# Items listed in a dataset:
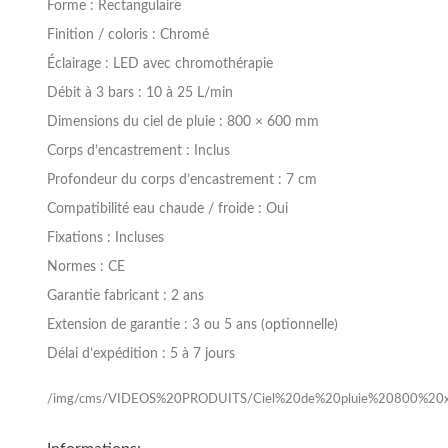
Forme :
Rectangulaire
Finition / coloris :
Chromé
Éclairage :
LED avec chromothérapie
Débit à 3 bars :
10 à 25 L/min
Dimensions du ciel de pluie :
800 × 600 mm
Corps d’encastrement :
Inclus
Profondeur du corps d’encastrement :
7 cm
Compatibilité eau chaude / froide :
Oui
Fixations :
Incluses
Normes :
CE
Garantie fabricant :
2 ans
Extension de garantie :
3 ou 5 ans (optionnelle)
Délai d’expédition :
5 à 7 jours
/img/cms/VIDEOS%20PRODUITS/Ciel%20de%20pluie%20800%20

# EXERCISE GOAL:
All lines that hold the word "encastrement" should be copied from the data.

# SOLUTION TO THE EXERCISE:
Corps d’encastrement :
Profondeur du corps d’encastrement :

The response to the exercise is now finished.